Desde as eleições do ano passado, o Presidente Thein Sein surpreendeu a comunidade internacional ao abraçar reformas significativamente rápidas em muitos aspectos – incluindo a libertação de Suu Kyi, que passara 15 dos últimos 22 anos sob alguma forma de detenção decretada pelo regime militar. Suu Kyi foi eleita em Abril para o Parlamento numas eleições legislativas parciais.
Em consequência, Estados Unidos e Europa abrandaram as sanções económicas e políticas – uma medida aplaudida por alguns observadores mas que, segundo outros, pode enfraquecer as motivações do regime para continuar no rumo das reformas democráticas.

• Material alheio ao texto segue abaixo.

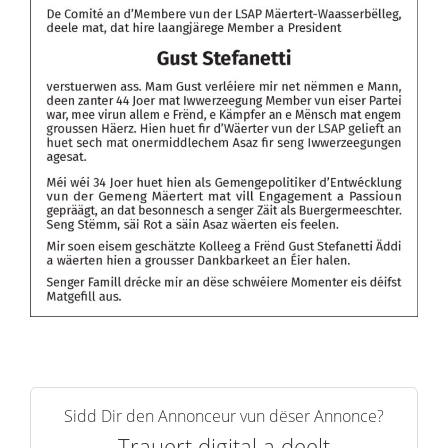
Sidd Dir den Annonceur vun dëser Annonce?
Trauert digital a deelt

Em Banguecoque, perante os grandes investidores mundiais, Suu Kyi elencou as principais necessidades na Birmânia: a educação ao nível secundário e a criação de emprego para a juventude desempregada que, descreveu, constitui actualmente “uma bomba relógio”. E, acima de tudo, insistiu, é preciso que o investimento que entrar no país não “alimente a corrupção e a desigualdade”: “Por favor, pensem profundamente em nós”.
A economia birmanesa está em ruínas após quase cinco décadas de um regime militar muito fechado e mais de 20 de duras sanções económicas internacionais; a par de enormes deficiências nos mecanismos de um estado de Direito e sem um sistema judicial independente. “Precisamos de nos educar, precisamos da educação em que o nosso povo possa ter uma vida decente por si mesmo”, sublinhou.